Your work with Canyon continues and the Artist Edition bike was a huge success. Any more of that coming your way? That’s a good question. The Artist Edition was indeed a very special, beautiful and successful project. It came after the CAPTURED bike (2013), the second special edition that I realized with Canyon. I would never be averse to continuing this, but right now we have other exciting projects on the table that we are working on with great enthusiasm.
While you are a photographer, you studied design in college. How much does that learning come into the way you capture an image? For me, photography has always been something fundamental with sight. Learning to use the camera (you don’t need to study to do that). For me, design, the interpretation of form and space, is something that is fundamentally linked to photography. Studying design has shaped my feeling for design, my knowledge about it and I think it also influenced the way I see things around us as a photographer.
The Covid pandemic has limited travel. How does it feel to travel and get out doing your art? It is of course a big change for everyone, but also for us photographers. For me it is essential to show closeness to people and things. Closeness without the use of tele lenses; I mean physical closeness. Pulling the viewer into the pictures—that is very difficult at the moment. Taking the Tour as an example. Outside of the race, it is very difficult to impossible to work behind the scenes as it was before Covid-19. It forces us to rethink in parts in order to produce exciting images.

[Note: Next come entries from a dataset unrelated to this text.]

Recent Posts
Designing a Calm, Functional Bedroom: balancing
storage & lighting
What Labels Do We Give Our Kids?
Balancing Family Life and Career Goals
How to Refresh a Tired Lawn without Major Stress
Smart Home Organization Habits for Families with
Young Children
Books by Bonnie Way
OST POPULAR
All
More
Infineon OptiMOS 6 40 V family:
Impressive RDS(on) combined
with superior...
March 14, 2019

You use a Leica most often. What is about using Leica you love? For me, Leica is the perfect tool in photography. That means: reduced to the maximum, the best optics in the field of small-picture photography. Ergonomic, robust and intuitively designed. I also feel the typical Leica approach with every camera. I am very grateful to work with it.

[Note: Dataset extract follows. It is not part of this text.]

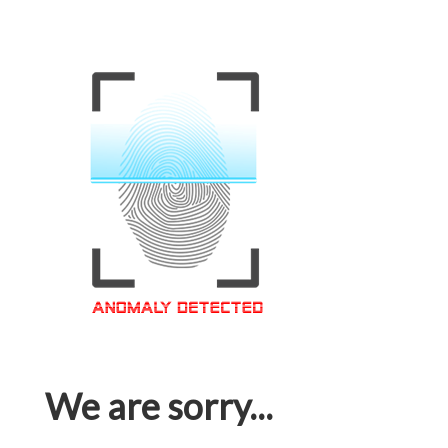
We are sorry...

Give our readers a typical camera setup for taking photos at a race. My typical setup for an exciting stage in the mountains, for example at the Tour de France, is a Leica SL2, 24–90mm lens, 2x Profoto B10 plus, reflectors, tripods, radio trigger and accessories. A Phase One XF, 80mm, 55mm and 150mm lenses.

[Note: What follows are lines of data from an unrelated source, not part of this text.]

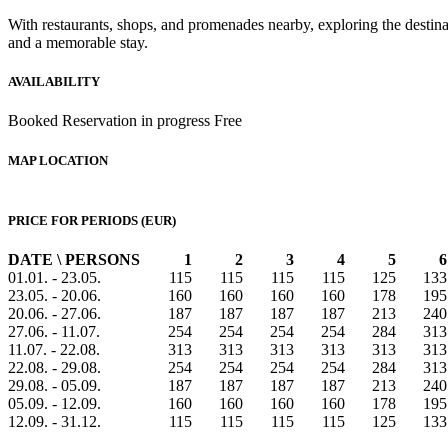
With restaurants, shops, and promenades nearby, exploring the destinat
and a memorable stay.
AVAILABILITY
Booked
Reservation in progress
Free
MAP LOCATION
PRICE FOR PERIODS (EUR)
DATE \ PERSONS
1
2
3
4
5
6
01.01. - 23.05.
115
115
115
115
125
133
23.05. - 20.06.
160
160
160
160
178
195
20.06. - 27.06.
187
187
187
187
213
240
27.06. - 11.07.
254
254
254
254
284
313
11.07. - 22.08.
313
313
313
313
313
313
22.08. - 29.08.
254
254
254
254
284
313
29.08. - 05.09.
187
187
187
187
213
240
05.09. - 12.09.
160
160
160
160
178
195
12.09. - 31.12.
115
115
115
115
125
133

The image of Alejandro Valverde stands out to me. The light and capture of his body and position is stunning. Yes, the picture was actually taken on one of those mountain stages. In this case at the Col de la Loze last year in the French Alps. It shows Alejandro fighting against losing time in the overall standings. The image embodies the athlete, the person and the physical struggle in every cell of the human body. The posture tells us about it. The stylistic means and the use of artificial light give the picture a special clarity and again something that we as a spectator may not be able to see in a fleeting moment.